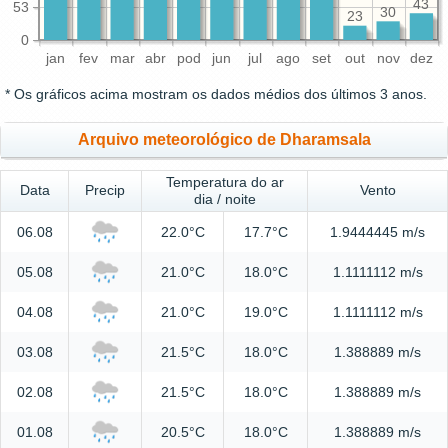
43
53
30
23
0
jan
fev
mar
abr
pod
jun
jul
ago
set
out
nov
dez
* Os gráficos acima mostram os dados médios dos últimos 3 anos.
Arquivo meteorológico de Dharamsala
Temperatura do ar
Data
Precip
Vento
dia / noite
06.08
22.0°C
17.7°C
1.9444445 m/s
05.08
21.0°C
18.0°C
1.1111112 m/s
04.08
21.0°C
19.0°C
1.1111112 m/s
03.08
21.5°C
18.0°C
1.388889 m/s
02.08
21.5°C
18.0°C
1.388889 m/s
01.08
20.5°C
18.0°C
1.388889 m/s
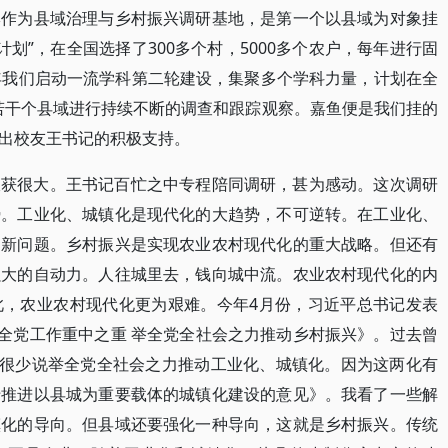
牌作为县域治理与乡村振兴调研基地，是第一个以县域为对象挂
计划”，在全国选择了300多个村，5000多个农户，每年进行固
年我们启动一流学科第二轮建设，集聚多个学科力量，计划在全
、若干个县域进行持续不断的调查和跟踪观察。嘉鱼便是我们挂的
出校友王书记的积极支持。
收获很大。王书记百忙之中专程陪同调研，甚为感动。这次调研
势。工业化、城镇化是现代化的大趋势，不可逆转。在工业化、
为新问题。乡村振兴是实现农业农村现代化的重大战略。但还有
强大的自动力。人往城里去，钱向城中流。农业农村现代化的内
此，农业农村现代化更为艰难。今年4月份，习近平总书记发表
为全党工作重中之重 举全党全社会之力推动乡村振兴》。过去曾
们很少说举全党全社会之力推动工业化、城镇化。因为这两化有
于推进以县城为重要载体的城镇化建设的意见》。我看了一些解
镇化的导向。但县域还要强化一种导向，这就是乡村振兴。传统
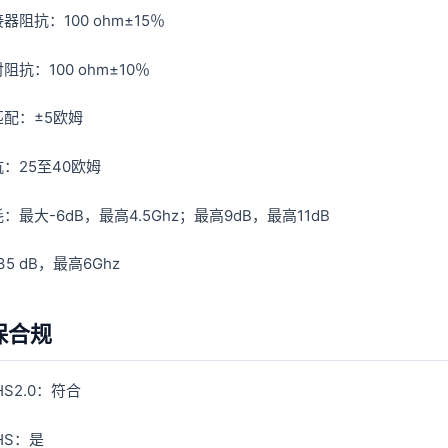
器阻抗：100 ohm±15％
阻抗：100 ohm±10％
配：±5欧姆
：25至40欧姆
：最大-6dB，最高4.5Ghz；最高9dB，最高11dB
5 dB，最高6Ghz
保合规
HS2.0：符合
HS：是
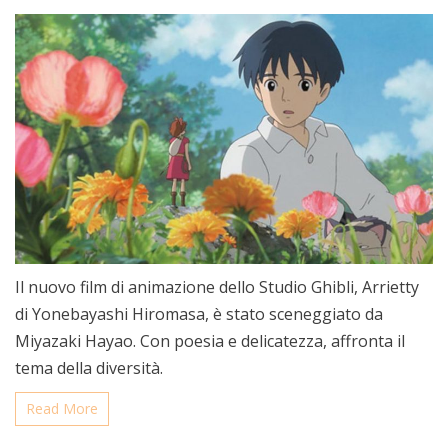
Il nuovo film di animazione dello Studio Ghibli, Arrietty
di Yonebayashi Hiromasa, è stato sceneggiato da
Miyazaki Hayao. Con poesia e delicatezza, affronta il
tema della diversità.
Read More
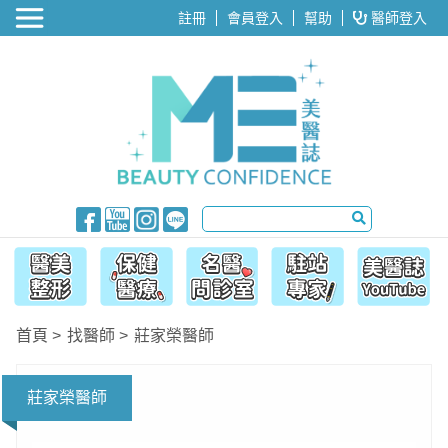
醫美整形
註冊
會員登入
幫助
醫師登入
首頁
找醫師
莊家榮醫師
莊家榮醫師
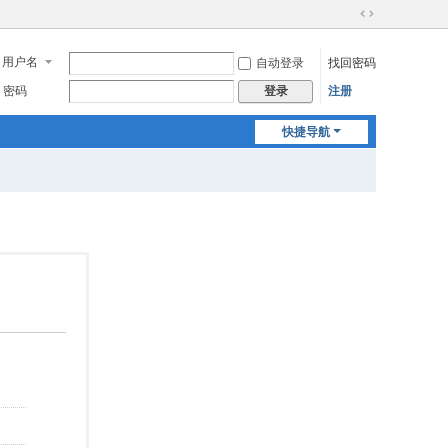
切
换
用户名
自动登录
找回密码
到
宽
密码
注册
登录
版
快捷导航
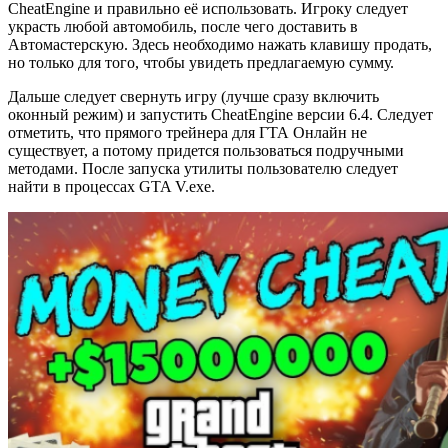
CheatEngine и правильно её использовать. Игроку следует
украсть любой автомобиль, после чего доставить в
Автомастерскую. Здесь необходимо нажать клавишу продать,
но только для того, чтобы увидеть предлагаемую сумму.
Дальше следует свернуть игру (лучше сразу включить
оконный режим) и запустить CheatEngine версии 6.4. Следует
отметить, что прямого трейнера для ГТА Онлайн не
существует, а потому придется пользоваться подручными
методами. После запуска утилиты пользователю следует
найти в процессах GTA V.exe.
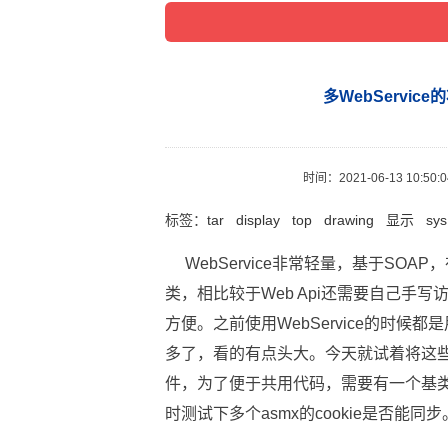
多WebServic
时间：
2021-06-13 10:50:
标签：
tar
display
top
drawing
显示
sys
WebService非常轻量，基于SO
类，相比较于Web Api还需要自己手
方便。之前使用WebService的时候
多了，看的有点头大。今天就试着将这些
件，为了便于共用代码，需要有一个基类，
时测试下多个asmx的cookie是否能同步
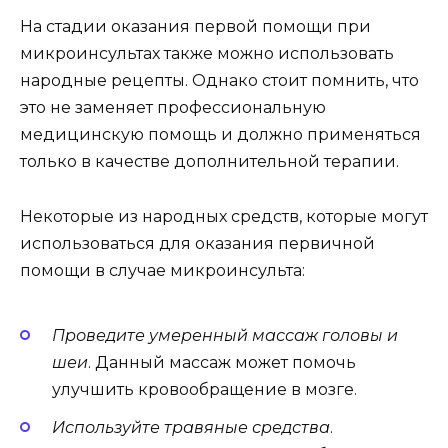
На стадии оказания первой помощи при
микроинсультах также можно использовать
народные рецепты. Однако стоит помнить, что
это не заменяет профессиональную
медицинскую помощь и должно применяться
только в качестве дополнительной терапии.
Некоторые из народных средств, которые могут
использоваться для оказания первичной
помощи в случае микроинсульта:
Проведите умеренный массаж головы и
шеи
. Данный массаж может помочь
улучшить кровообращение в мозге.
Используйте травяные средства
.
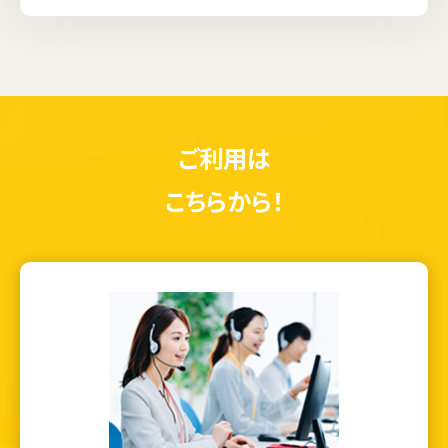
ご利用は
こちらから！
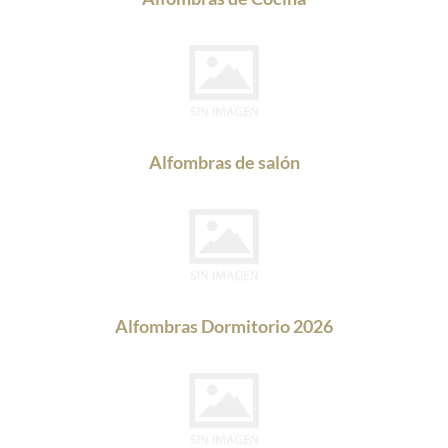
Alfombras de salón
Alfombras Dormitorio 2026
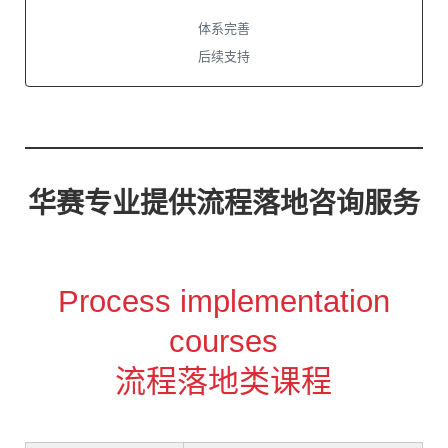
体系完善
后续支持
华赛专业提供流程落地咨询服务
Process implementation
courses
流程落地类课程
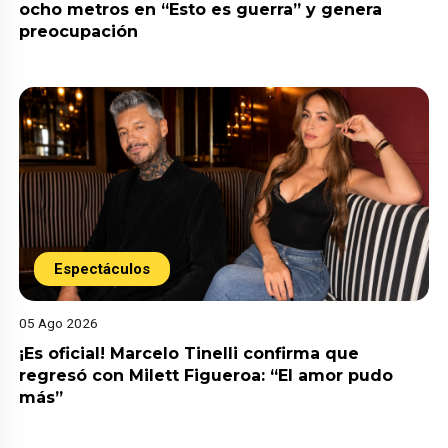
ocho metros en “Esto es guerra” y genera
preocupación
Espectáculos
05 Ago 2026
¡Es oficial! Marcelo Tinelli confirma que
regresó con Milett Figueroa: “El amor pudo
más”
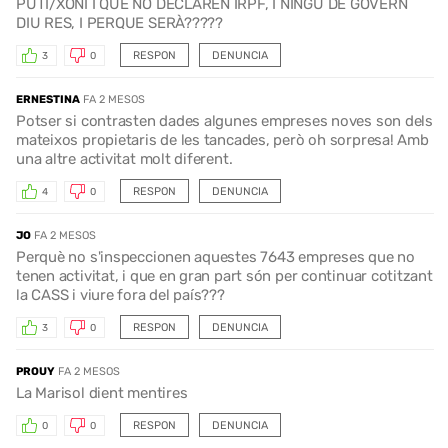
PUTI/XONI I QUE NO DECLAREN IRPF, I NINGU DE GOVERN
DIU RES, I PERQUE SERÀ?????
RESPON
DENUNCIA
3
0
ERNESTINA
FA 2 MESOS
Potser si contrasten dades algunes empreses noves son dels
mateixos propietaris de les tancades, però oh sorpresa! Amb
una altre activitat molt diferent.
RESPON
DENUNCIA
4
0
JO
FA 2 MESOS
Perquè no s'inspeccionen aquestes 7643 empreses que no
tenen activitat, i que en gran part són per continuar cotitzant
la CASS i viure fora del país???
RESPON
DENUNCIA
3
0
PROUY
FA 2 MESOS
La Marisol dient mentires
RESPON
DENUNCIA
0
0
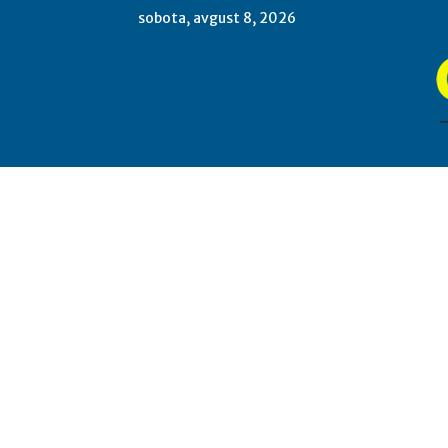
sobota, avgust 8, 2026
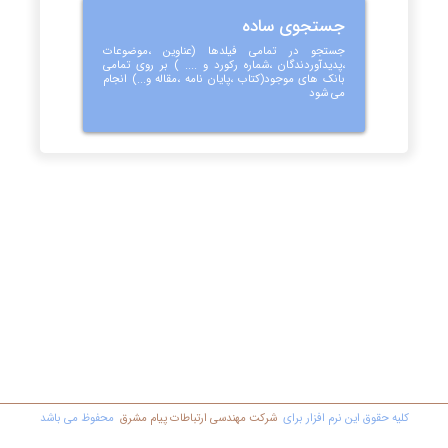
جستجوی ساده
جستجو در تمامی فیلدها (عناوین ،موضوعات
،پدیدآوردندگان ،شماره رکورد و .... ) بر روی تمامی
بانک های موجود(کتاب ،پایان نامه ،مقاله و...) انجام
می شود
کليه حقوق اين نرم افزار برای
شرکت مهندسي ارتباطات پیام مشرق
محفوظ مي باشد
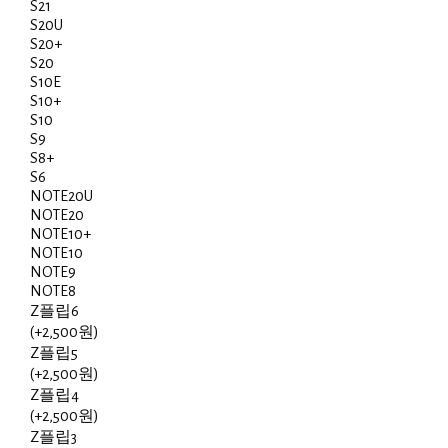
S21
S20U
S20+
S20
S10E
S10+
S10
S9
S8+
S6
NOTE20U
NOTE20
NOTE10+
NOTE10
NOTE9
NOTE8
Z플립6
(+2,500원)
Z플립5
(+2,500원)
Z플립4
(+2,500원)
Z플립3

__________

• Task objective: What's needed is an exact copy of the records above from the line containing "оконный режим) и" down to the line containing "только в качестве дополнительной терапии.", both included, without any pictures.

• Task output:
оконный режим) и запустить CheatEngine версии 6.4. Следует
отметить, что прямого трейнера для ГТА Онлайн не
существует, а потому придется пользоваться подручными
методами. После запуска утилиты пользователю следует
найти в процессах GTA V.exe.
多WebServic
时间：
2021-06-13 10:50:
标签：
tar
display
top
drawing
显示
sys
WebService非常轻量，基于SO
类，相比较于Web Api还需要自己手
方便。之前使用WebService的时候
多了，看的有点头大。今天就试着将这些
件，为了便于共用代码，需要有一个基类，
时测试下多个asmx的cookie是否能同步
На стадии оказания первой помощи при
микроинсультах также можно использовать
народные рецепты. Однако стоит помнить, что
это не заменяет профессиональную
медицинскую помощь и должно применяться
только в качестве дополнительной терапии.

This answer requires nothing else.